I have converted many single sample VCFs, each into separate MatrixTable. Now I would like to merge them all together into one big MatrixTable. What would be the best way to do so?
Should I iterate through all the samples (MatrixTables), reading them one by one, merging them sequentially with “union_cols” and storing the merged .mt along the way, or is there a more efficient way?
Do you have GVCFs or single-sample project VCFs? If you have GVCFs, I recommend Hail’s new VDS representation and VDS combiner: Hail | Variant Dataset.
If you have single-sample project VCFs, take a look at Importing many sample-specific VCFs. I should caution you: there’s no principled way to combine project VCFs. Project VCFs lack reference block information, as a result, you cannot confidently decide what genotype to assign to an individual at a new variant. You’ll need to make that decision when you combine two project VCFs with differing sets of variants.
If at all possible, I recommend retrieving the original GVCF files and using those with Hail’s VDS tools.
@danking, thanks for fast response (as always).
union_cols chaining of MatrixTables is not a viable option?
mts = [mt1, mt2, mt3,..]
database = mts.union_cols(mts).union_cols(mts).write('database.mt')
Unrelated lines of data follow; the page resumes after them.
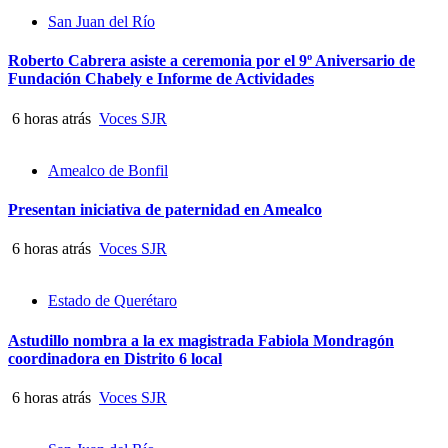
San Juan del Río
Roberto Cabrera asiste a ceremonia por el 9º Aniversario de
Fundación Chabely e Informe de Actividades
6 horas atrás
Voces SJR
Amealco de Bonfil
Presentan iniciativa de paternidad en Amealco
6 horas atrás
Voces SJR
Estado de Querétaro
Astudillo nombra a la ex magistrada Fabiola Mondragón
coordinadora en Distrito 6 local
6 horas atrás
Voces SJR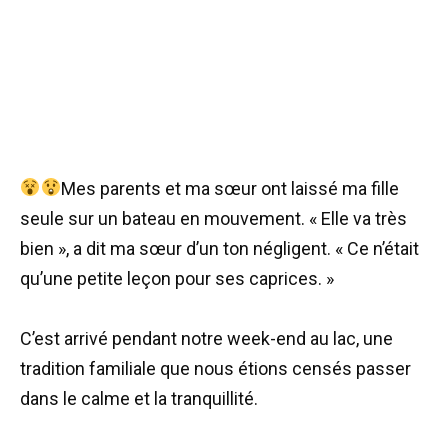
Mes parents et ma sœur ont laissé ma fille
seule sur un bateau en mouvement. « Elle va très
bien », a dit ma sœur d’un ton négligent. « Ce n’était
qu’une petite leçon pour ses caprices. »
C’est arrivé pendant notre week-end au lac, une
tradition familiale que nous étions censés passer
dans le calme et la tranquillité.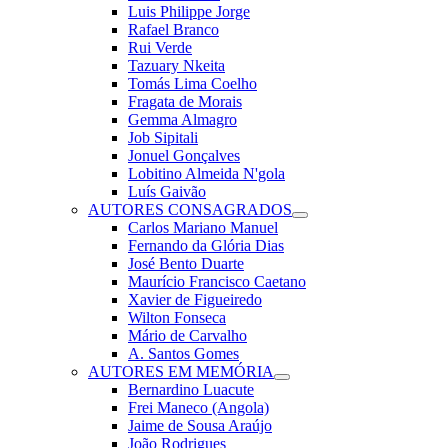
Luis Philippe Jorge
Rafael Branco
Rui Verde
Tazuary Nkeita
Tomás Lima Coelho
Fragata de Morais
Gemma Almagro
Job Sipitali
Jonuel Gonçalves
Lobitino Almeida N'gola
Luís Gaivão
AUTORES CONSAGRADOS
Carlos Mariano Manuel
Fernando da Glória Dias
José Bento Duarte
Maurício Francisco Caetano
Xavier de Figueiredo
Wilton Fonseca
Mário de Carvalho
A. Santos Gomes
AUTORES EM MEMÓRIA
Bernardino Luacute
Frei Maneco (Angola)
Jaime de Sousa Araújo
João Rodrigues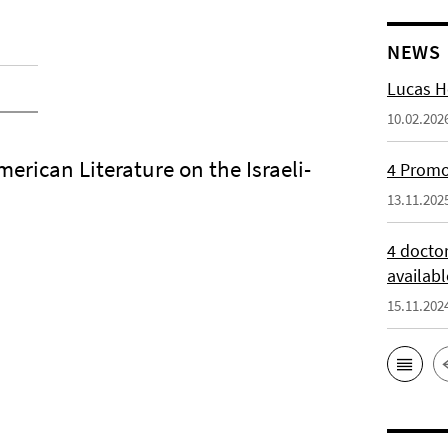
NEWS
Lucas H
10.02.202
erican Literature on the Israeli-
4 Promot
13.11.202
4 docto
availabl
15.11.202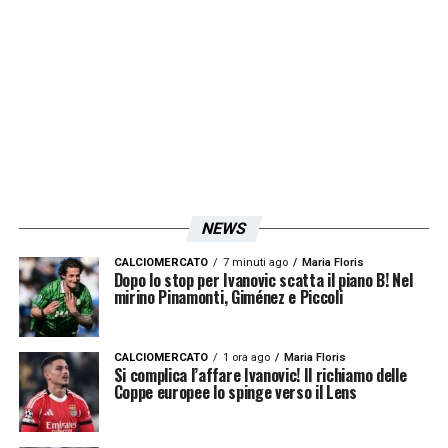
NEWS
CALCIOMERCATO
7 minuti ago
Maria Floris
Dopo lo stop per Ivanovic scatta il piano B! Nel
mirino Pinamonti, Giménez e Piccoli
CALCIOMERCATO
1 ora ago
Maria Floris
Si complica l’affare Ivanovic! Il richiamo delle
Coppe europee lo spinge verso il Lens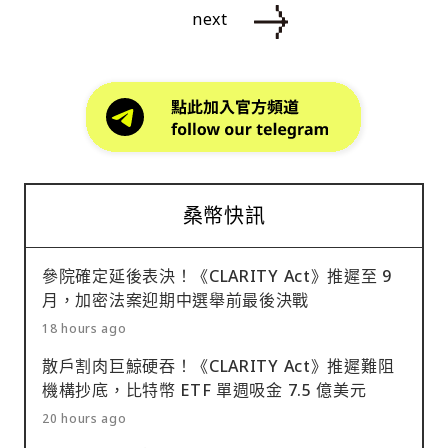
next
桑幣快訊
參院確定延後表決！《CLARITY Act》推遲至 9
月，加密法案迎期中選舉前最後決戰
18 hours ago
散戶割肉巨鯨硬吞！《CLARITY Act》推遲難阻
機構抄底，比特幣 ETF 單週吸金 7.5 億美元
20 hours ago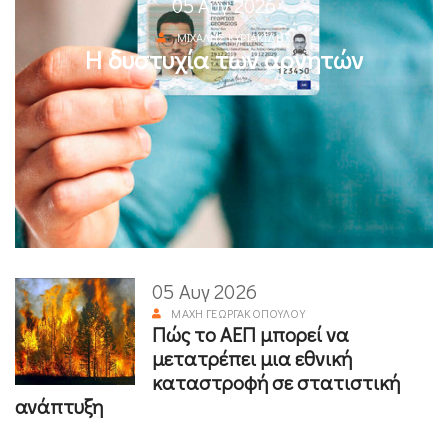
05 Αυγ 2026
ΜΙΧΆΛΗΣ ΚΥΡΙΑΚΊΔΗΣ
Η δυστυχία των αρνητών
05 Αυγ 2026
ΜΆΧΗ ΓΕΩΡΓΑΚΟΠΟΎΛΟΥ
Πώς το ΑΕΠ μπορεί να
μετατρέπει μια εθνική
καταστροφή σε στατιστική
ανάπτυξη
This will produce the expected output, however, it is slower than Tim’s suggestion. Tim’s suggestion incorporates two key insights:
- Unioning a very wide matrix table with a very thin matrix table is bottlenecked on the time to read and merge the very wide matrix table (because it contains more bytes). In particular, consider that mtN is merged into an mt that contains N-1 sequences.
- There is a practical limit on the number of files from which Hail can read. In theory, there’s the open files limit, but Hail will likely fail before that due to Hail’s per-file memory overhead.
Tim’s approach addresses (1) by using the same machinery that the VDS combiner uses, multi way zip join, to join multiple matrix tables simultaneously (rather than just two). Issue (2) is addressed by associating the union tables into a tree rather than a list. In particular, what you’ve written looks like this (I use
uc as short than for union cols):
uc(mt1, uc(mt2, uc(mt3, ... uc(mtN-1, mtN) ...)))
Tim’s approach looks, roughly, like this (in this picture
uc writes and then reads the matrix table before returning it):
uc(uc(mt1, mt2, mt3, ... mtCHUNK_SIZE),
uc(mtCHUNK_SIZE+1, ... mtCHUNK_SIZE*2))
EDIT: All that said, I can see why you’d be apprehensive about a pile of code on a forum. We should merge something like this into the mainline of Hail.